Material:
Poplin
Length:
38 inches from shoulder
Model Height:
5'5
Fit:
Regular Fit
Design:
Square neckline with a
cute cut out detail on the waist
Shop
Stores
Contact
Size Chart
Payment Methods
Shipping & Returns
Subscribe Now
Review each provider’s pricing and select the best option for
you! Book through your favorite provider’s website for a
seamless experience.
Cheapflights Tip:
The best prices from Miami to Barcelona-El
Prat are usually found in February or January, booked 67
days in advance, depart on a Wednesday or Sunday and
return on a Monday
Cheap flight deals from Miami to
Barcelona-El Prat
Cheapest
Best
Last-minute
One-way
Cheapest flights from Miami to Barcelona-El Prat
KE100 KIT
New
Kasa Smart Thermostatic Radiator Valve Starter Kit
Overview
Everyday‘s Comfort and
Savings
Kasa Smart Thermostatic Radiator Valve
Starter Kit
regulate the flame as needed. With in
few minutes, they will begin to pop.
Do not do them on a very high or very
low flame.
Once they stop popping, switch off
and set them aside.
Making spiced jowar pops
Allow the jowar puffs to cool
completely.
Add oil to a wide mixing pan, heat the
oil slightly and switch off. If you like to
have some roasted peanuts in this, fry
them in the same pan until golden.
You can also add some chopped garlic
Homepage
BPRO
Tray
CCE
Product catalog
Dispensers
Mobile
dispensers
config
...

* **WHAT THIS TASK INVOLVES**:
Reproduce every record, making sure each one stays exactly the same.

* **EXPECTED ANSWER**:
Material:
Poplin
Length:
38 inches from shoulder
Model Height:
5'5
Fit:
Regular Fit
Design:
Square neckline with a
cute cut out detail on the waist
Shop
Stores
Contact
Size Chart
Payment Methods
Shipping & Returns
Subscribe Now
Review each provider’s pricing and select the best option for
you! Book through your favorite provider’s website for a
seamless experience.
Cheapflights Tip:
The best prices from Miami to Barcelona-El
Prat are usually found in February or January, booked 67
days in advance, depart on a Wednesday or Sunday and
return on a Monday
Cheap flight deals from Miami to
Barcelona-El Prat
Cheapest
Best
Last-minute
One-way
Cheapest flights from Miami to Barcelona-El Prat
KE100 KIT
New
Kasa Smart Thermostatic Radiator Valve Starter Kit
Overview
Everyday‘s Comfort and
Savings
Kasa Smart Thermostatic Radiator Valve
Starter Kit
regulate the flame as needed. With in
few minutes, they will begin to pop.
Do not do them on a very high or very
low flame.
Once they stop popping, switch off
and set them aside.
Making spiced jowar pops
Allow the jowar puffs to cool
completely.
Add oil to a wide mixing pan, heat the
oil slightly and switch off. If you like to
have some roasted peanuts in this, fry
them in the same pan until golden.
You can also add some chopped garlic
Homepage
BPRO
Tray
CCE
Product catalog
Dispensers
Mobile
dispensers
config
...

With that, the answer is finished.